TASK GOAL: Search each line below for the word "More" and list those that contain it.
:::
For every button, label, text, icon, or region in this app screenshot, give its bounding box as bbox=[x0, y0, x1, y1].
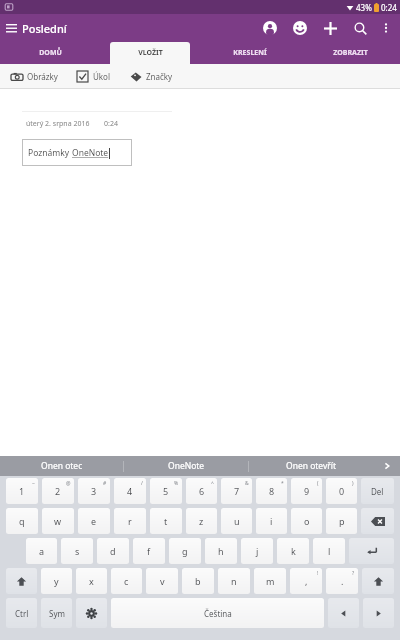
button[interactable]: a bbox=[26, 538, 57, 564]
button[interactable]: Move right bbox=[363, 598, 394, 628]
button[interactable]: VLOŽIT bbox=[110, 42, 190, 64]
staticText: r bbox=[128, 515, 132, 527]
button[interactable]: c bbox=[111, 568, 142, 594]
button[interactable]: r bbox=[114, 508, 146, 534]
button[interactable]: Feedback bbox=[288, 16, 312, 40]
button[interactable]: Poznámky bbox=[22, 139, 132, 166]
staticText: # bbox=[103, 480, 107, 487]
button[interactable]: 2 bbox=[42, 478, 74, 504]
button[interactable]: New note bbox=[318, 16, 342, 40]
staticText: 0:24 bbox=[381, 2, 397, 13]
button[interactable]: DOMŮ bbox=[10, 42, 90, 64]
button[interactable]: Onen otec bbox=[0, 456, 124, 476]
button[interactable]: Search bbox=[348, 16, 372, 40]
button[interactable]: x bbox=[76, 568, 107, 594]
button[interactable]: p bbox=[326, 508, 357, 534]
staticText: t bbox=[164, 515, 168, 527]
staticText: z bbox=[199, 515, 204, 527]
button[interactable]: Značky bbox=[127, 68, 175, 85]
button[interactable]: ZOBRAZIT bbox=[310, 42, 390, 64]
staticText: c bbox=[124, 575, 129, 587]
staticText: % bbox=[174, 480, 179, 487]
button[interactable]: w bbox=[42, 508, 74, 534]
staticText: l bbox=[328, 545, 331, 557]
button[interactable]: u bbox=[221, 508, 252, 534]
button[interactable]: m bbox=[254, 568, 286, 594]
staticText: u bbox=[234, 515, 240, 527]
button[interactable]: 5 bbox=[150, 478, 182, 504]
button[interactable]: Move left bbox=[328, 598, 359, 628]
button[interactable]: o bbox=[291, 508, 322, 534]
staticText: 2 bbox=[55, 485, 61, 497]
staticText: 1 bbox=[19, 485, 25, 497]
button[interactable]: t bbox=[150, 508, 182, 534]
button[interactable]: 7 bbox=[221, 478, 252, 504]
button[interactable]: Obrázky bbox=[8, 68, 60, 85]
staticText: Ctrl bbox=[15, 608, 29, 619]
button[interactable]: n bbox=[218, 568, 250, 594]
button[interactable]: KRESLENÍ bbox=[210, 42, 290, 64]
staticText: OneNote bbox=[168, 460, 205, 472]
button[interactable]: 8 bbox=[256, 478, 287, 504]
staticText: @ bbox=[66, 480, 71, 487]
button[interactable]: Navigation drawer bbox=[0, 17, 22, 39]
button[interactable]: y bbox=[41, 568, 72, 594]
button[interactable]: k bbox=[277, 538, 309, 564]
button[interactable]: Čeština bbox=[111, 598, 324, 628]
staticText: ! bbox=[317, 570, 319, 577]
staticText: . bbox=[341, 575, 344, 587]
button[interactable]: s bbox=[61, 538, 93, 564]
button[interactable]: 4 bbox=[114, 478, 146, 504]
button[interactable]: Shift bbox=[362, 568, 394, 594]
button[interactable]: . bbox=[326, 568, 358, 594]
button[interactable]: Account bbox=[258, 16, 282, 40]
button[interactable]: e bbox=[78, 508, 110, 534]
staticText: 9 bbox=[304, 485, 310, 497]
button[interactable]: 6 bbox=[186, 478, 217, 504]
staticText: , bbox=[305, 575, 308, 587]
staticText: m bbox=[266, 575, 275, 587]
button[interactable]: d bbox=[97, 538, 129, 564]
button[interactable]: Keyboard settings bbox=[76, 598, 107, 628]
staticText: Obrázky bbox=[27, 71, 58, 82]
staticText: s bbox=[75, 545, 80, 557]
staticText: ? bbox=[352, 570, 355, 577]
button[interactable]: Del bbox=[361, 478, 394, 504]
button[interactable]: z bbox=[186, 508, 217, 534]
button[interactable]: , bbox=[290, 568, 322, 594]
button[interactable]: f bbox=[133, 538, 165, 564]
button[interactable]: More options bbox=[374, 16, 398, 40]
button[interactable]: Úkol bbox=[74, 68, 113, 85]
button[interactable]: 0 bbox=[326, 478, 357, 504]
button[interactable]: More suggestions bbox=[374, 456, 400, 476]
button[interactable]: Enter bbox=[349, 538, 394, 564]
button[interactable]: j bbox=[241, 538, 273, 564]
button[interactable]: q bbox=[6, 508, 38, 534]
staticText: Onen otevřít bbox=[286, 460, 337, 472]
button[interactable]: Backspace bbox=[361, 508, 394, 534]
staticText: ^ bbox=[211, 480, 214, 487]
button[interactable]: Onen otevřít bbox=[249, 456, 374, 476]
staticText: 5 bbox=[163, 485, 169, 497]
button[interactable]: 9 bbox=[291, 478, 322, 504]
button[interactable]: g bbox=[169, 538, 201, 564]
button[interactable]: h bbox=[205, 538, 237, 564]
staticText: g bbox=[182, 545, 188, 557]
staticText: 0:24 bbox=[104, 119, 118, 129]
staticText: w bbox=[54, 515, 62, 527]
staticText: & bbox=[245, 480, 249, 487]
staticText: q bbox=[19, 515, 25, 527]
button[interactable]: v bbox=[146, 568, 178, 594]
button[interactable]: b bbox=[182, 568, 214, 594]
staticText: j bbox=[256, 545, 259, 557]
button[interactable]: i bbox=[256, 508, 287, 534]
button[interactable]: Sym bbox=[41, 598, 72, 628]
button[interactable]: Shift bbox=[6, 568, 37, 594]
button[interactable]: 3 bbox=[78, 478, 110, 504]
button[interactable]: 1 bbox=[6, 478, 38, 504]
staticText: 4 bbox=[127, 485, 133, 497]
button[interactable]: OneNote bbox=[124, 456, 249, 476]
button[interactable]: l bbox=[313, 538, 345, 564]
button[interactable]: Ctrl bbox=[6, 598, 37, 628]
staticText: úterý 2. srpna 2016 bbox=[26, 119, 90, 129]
:::
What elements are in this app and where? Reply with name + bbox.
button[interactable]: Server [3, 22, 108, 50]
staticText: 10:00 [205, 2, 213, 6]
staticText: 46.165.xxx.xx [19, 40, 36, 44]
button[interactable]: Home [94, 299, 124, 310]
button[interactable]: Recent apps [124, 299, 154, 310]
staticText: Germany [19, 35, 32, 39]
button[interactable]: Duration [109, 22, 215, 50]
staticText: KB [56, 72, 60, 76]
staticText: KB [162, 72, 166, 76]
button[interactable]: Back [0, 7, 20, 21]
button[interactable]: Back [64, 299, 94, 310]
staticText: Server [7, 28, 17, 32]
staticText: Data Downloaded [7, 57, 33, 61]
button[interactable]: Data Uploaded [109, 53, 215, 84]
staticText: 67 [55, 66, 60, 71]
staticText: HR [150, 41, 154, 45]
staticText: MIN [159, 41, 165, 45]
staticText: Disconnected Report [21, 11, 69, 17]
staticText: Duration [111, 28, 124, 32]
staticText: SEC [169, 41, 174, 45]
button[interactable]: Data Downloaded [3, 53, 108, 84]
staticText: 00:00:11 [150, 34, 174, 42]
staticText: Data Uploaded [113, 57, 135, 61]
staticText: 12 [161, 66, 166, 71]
:::
WRITTEN RESPONSE:
button[interactable]: More options bbox=[374, 16, 398, 40]
button[interactable]: More suggestions bbox=[374, 456, 400, 476]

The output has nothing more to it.